The cryptocurrency market has just witnessed a shocking event when Chris Larsen, co-founder of Ripple, became the victim of a $150 million XRP hack in January 2024. After more than a year, the real reason behind this incident has finally been revealed thanks to documents from US authorities and the efforts of famous on-chain detective ZachXBT. Surprisingly, the culprit was not a sophisticated attack directly on Larsen's wallet, but originated from a security vulnerability in the password management application LastPass - a name familiar to millions of users worldwide.
Cause of the Hack: Private Key Saved in LastPass
According to information released on March 7, 2025, the hack that caused Chris Larsen to lose 283 million XRP (equivalent to 150 million USD at that time) originated from his storing private keys in LastPass. This is an online password management application that was hacked in 2022, leaving serious consequences for a series of users, including cryptocurrency investors like Larsen.
“A forfeiture complaint filed by U.S. law enforcement on March 7 confirmed that Chris Larsen’s $150 million XRP hack was caused by a leak of private keys stored in LastPass, a platform hacked in 2022,” ZachXBT shared on Telegram. This is the first time this detail has been made public, as Larsen previously admitted to “unauthorized access” to his personal XRP wallet without disclosing the specific cause.
On January 31, 2024, Larsen posted a message #Twitter stating that he had discovered the incident and quickly coordinated with exchanges to freeze the affected wallet addresses. He stressed that this was a personal matter, not related to Ripple. However, the initial loss was estimated by ZachXBT at $112.5 million (213 million XRP), but today, with XRP prices soaring, the stolen 283 million XRP is worth around $708 million.
The Role of ZachXBT and Court Documents
ZachXBT, a well-known on-chain detective in the crypto community, played a key role in unraveling the case, spotting unusual transactions involving Larsen’s wallet as early as late January 2024 and alerting the community. Court documents later confirmed that a San Francisco resident (believed to be Larsen) reported a loss of $150 million in cryptocurrency on January 30, 2024. While the document did not directly name LastPass, the description of an “online password manager hacked in 2022” helped ZachXBT connect the dots, suggesting that #lastpass was the source of the attack.
LastPass: Security Vulnerability Threatens the World
LastPass was once a trusted password manager, but two hacks in August and November 2022 have shaken its reputation. Hackers stole sensitive data including encrypted passwords, private keys, API tokens, and multi-factor authentication (MFA) codes. The repercussions of these attacks extend beyond 2022, with a series of hacks involving LastPass users.
According to ZachXBT statistics:
In late 2023, a hacker group called “LastPass threat actor” stole $5.36 million from more than 40 crypto wallets.
In October 2023, another incident caused $4.4 million in damage.
In February 2024, an additional $6.2 million was lost due to this vulnerability.
Chris Larsen's $150 million XRP hack is considered the largest involving LastPass, raising serious questions about the security of online password managers when storing important information such as private keys.
Expensive Lessons For Crypto Investors
The case of Chris Larsen is not only a warning to prominent individuals in the cryptocurrency industry, but also a lesson for all investors. Storing private keys or seed phrases in online applications like LastPass is a huge risk. Although LastPass promises to keep your data secure, the reality is that hackers can still exploit vulnerabilities to access user information.
To protect digital assets, experts recommend:
Don't store private keys online: Avoid using password managers or cloud services to store your private key/seed phrase.
Use a cold wallet: Hardware wallets like Ledger or Trezor are a safer option for protecting cryptocurrencies.
Security updates: Monitor security vulnerabilities from the services you use to promptly change your storage methods.
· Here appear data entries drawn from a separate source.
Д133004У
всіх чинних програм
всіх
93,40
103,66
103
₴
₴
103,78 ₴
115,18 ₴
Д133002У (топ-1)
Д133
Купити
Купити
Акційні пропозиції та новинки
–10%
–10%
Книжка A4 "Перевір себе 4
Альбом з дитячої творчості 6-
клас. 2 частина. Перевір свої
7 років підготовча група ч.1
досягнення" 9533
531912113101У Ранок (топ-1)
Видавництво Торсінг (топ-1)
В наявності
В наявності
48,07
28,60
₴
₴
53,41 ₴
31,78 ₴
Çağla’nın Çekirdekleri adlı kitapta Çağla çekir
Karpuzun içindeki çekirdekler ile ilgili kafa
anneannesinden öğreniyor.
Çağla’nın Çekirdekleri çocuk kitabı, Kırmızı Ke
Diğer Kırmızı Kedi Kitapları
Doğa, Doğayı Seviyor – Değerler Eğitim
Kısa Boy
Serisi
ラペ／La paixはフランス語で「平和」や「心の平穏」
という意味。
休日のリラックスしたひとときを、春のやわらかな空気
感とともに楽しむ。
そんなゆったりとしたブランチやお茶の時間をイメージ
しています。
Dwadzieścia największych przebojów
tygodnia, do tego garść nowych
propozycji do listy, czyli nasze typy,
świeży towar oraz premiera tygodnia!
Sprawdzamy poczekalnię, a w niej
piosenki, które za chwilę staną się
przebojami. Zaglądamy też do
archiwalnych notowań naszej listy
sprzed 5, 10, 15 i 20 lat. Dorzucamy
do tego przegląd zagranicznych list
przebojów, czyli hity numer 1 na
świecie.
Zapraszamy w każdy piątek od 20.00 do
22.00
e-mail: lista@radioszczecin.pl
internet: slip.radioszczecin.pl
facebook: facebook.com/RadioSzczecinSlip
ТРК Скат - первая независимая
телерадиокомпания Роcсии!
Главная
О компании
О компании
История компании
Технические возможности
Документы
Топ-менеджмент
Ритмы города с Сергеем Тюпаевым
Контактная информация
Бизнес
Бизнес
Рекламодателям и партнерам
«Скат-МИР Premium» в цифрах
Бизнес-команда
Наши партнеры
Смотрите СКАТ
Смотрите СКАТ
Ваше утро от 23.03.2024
Conclusion: Crypto Investment – High Returns, High Risks
The $150 million hack of Chris Larsen $XRP is a clear example that even the industry's top figures are not immune to security risks. For Binance Square users, this event is a reminder that protecting personal assets should be a top priority. Investing in cryptocurrencies offers attractive profit potential, but also comes with significant risks such as price volatility, security vulnerabilities, and lack of regulation. Always do your research and take safety measures before entering this market. #anhbacong
Note: This article is published on Binance Square and is not intended to solicit investment or promote any other platform. Crypto investments are high risk, please consider carefully before participating.